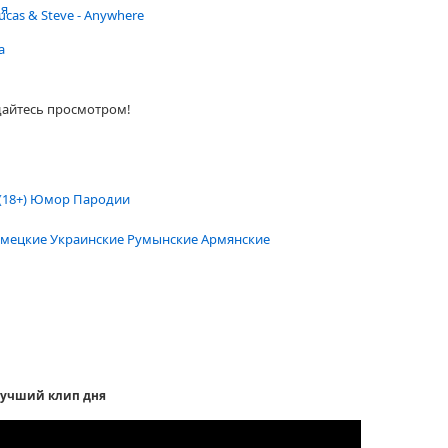
ья
ucas & Steve - Anywhere
а
дайтесь просмотром!
(18+)
Юмор
Пародии
мецкие
Украинские
Румынские
Армянские
учший клип дня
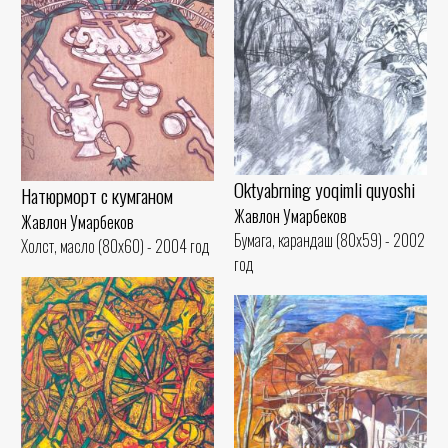
Oktyabrning yoqimli quyoshi
Натюрморт с кумганом
Жавлон Умарбеков
Жавлон Умарбеков
Бумага, карандаш (80x59) - 2002
Холст, масло (80x60) - 2004 год
год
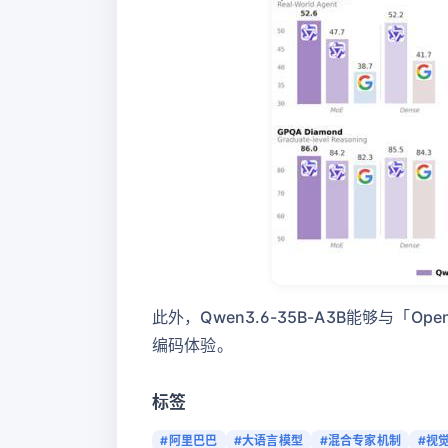
此外，Qwen3.6-35B-A3B能够与「
编码体验。
标签
#阿里巴巴
#大语言模型
#混合专家机制
#视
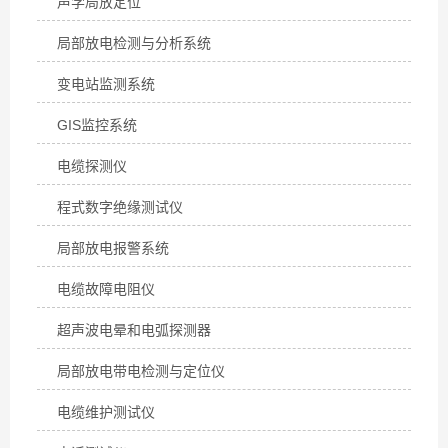
声学局放定位
局部放电检测与分析系统
变电站监测系统
GIS监控系统
电缆探测仪
程式数字绝缘测试仪
局部放电报警系统
电缆故障电阻仪
超声波电晕和电弧探测器
局部放电带电检测与定位仪
电缆维护测试仪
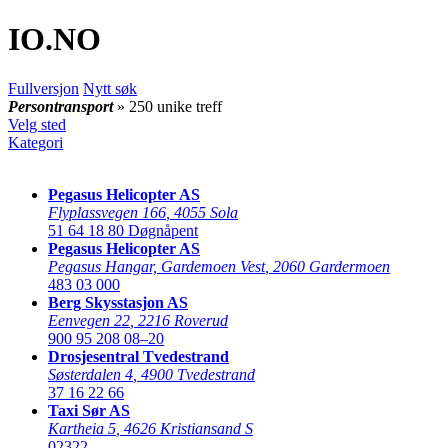
IO
.NO
Fullversjon
Nytt søk
Persontransport
» 250 unike treff
Velg sted
Kategori
Pegasus Helicopter AS
Flyplassvegen 166
,
4055 Sola
51 64 18 80
Døgnåpent
Pegasus Helicopter AS
Pegasus Hangar, Gardemoen Vest
,
2060 Gardermoen
483 03 000
Berg Skysstasjon AS
Eenvegen 22
,
2216 Roverud
900 95 208
08–20
Drosjesentral Tvedestrand
Søsterdalen 4
,
4900 Tvedestrand
37 16 22 66
Taxi Sør AS
Kartheia 5
,
4626 Kristiansand S
02322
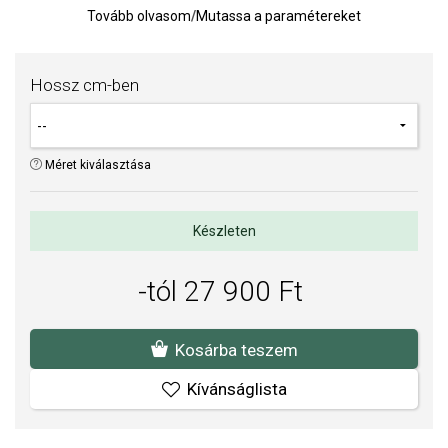
fémjelezve.
Tovább olvasom
/
Mutassa a paramétereket
Súly: 11 g
TIPP: nézze meg, hogy néz ki az egész Calza szett egy nőn.
Hossz cm-ben
Méret kiválasztása
Készleten
-tól 27 900 Ft
Kosárba teszem
Kívánságlista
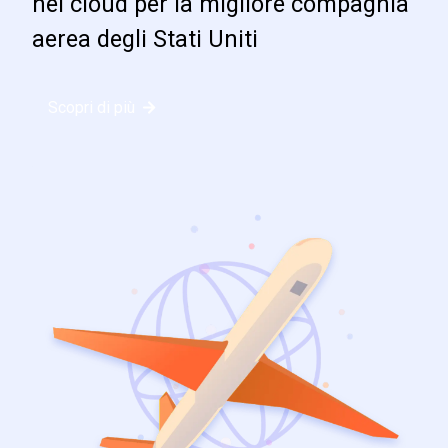
nel cloud per la migliore compagnia
aerea degli Stati Uniti
Scopri di più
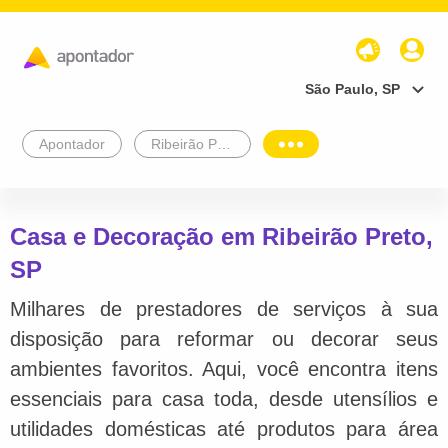
São Paulo, SP
Apontador
Ribeirão Preto
Casa e Decoração em Ribeirão Preto,
SP
Milhares de prestadores de serviços à sua
disposição para reformar ou decorar seus
ambientes favoritos. Aqui, você encontra itens
essenciais para casa toda, desde utensílios e
utilidades domésticas até produtos para área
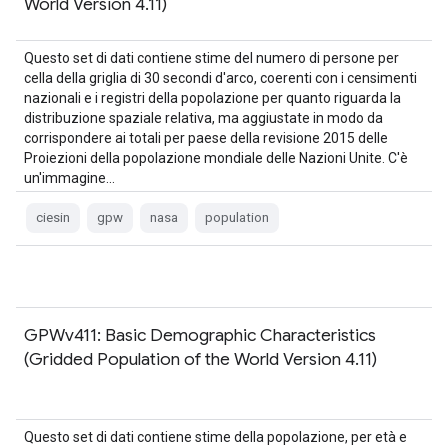
World Version 4.11)
Questo set di dati contiene stime del numero di persone per
cella della griglia di 30 secondi d'arco, coerenti con i censimenti
nazionali e i registri della popolazione per quanto riguarda la
distribuzione spaziale relativa, ma aggiustate in modo da
corrispondere ai totali per paese della revisione 2015 delle
Proiezioni della popolazione mondiale delle Nazioni Unite. C'è
un'immagine…
ciesin
gpw
nasa
population
GPWv411: Basic Demographic Characteristics
(Gridded Population of the World Version 4.11)
Questo set di dati contiene stime della popolazione, per età e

Problem: When the string "Questo" occurs in a line of the material, that line belongs in the answer.

Result:
Questo set di dati contiene stime del numero di persone per
Questo set di dati contiene stime della popolazione, per età e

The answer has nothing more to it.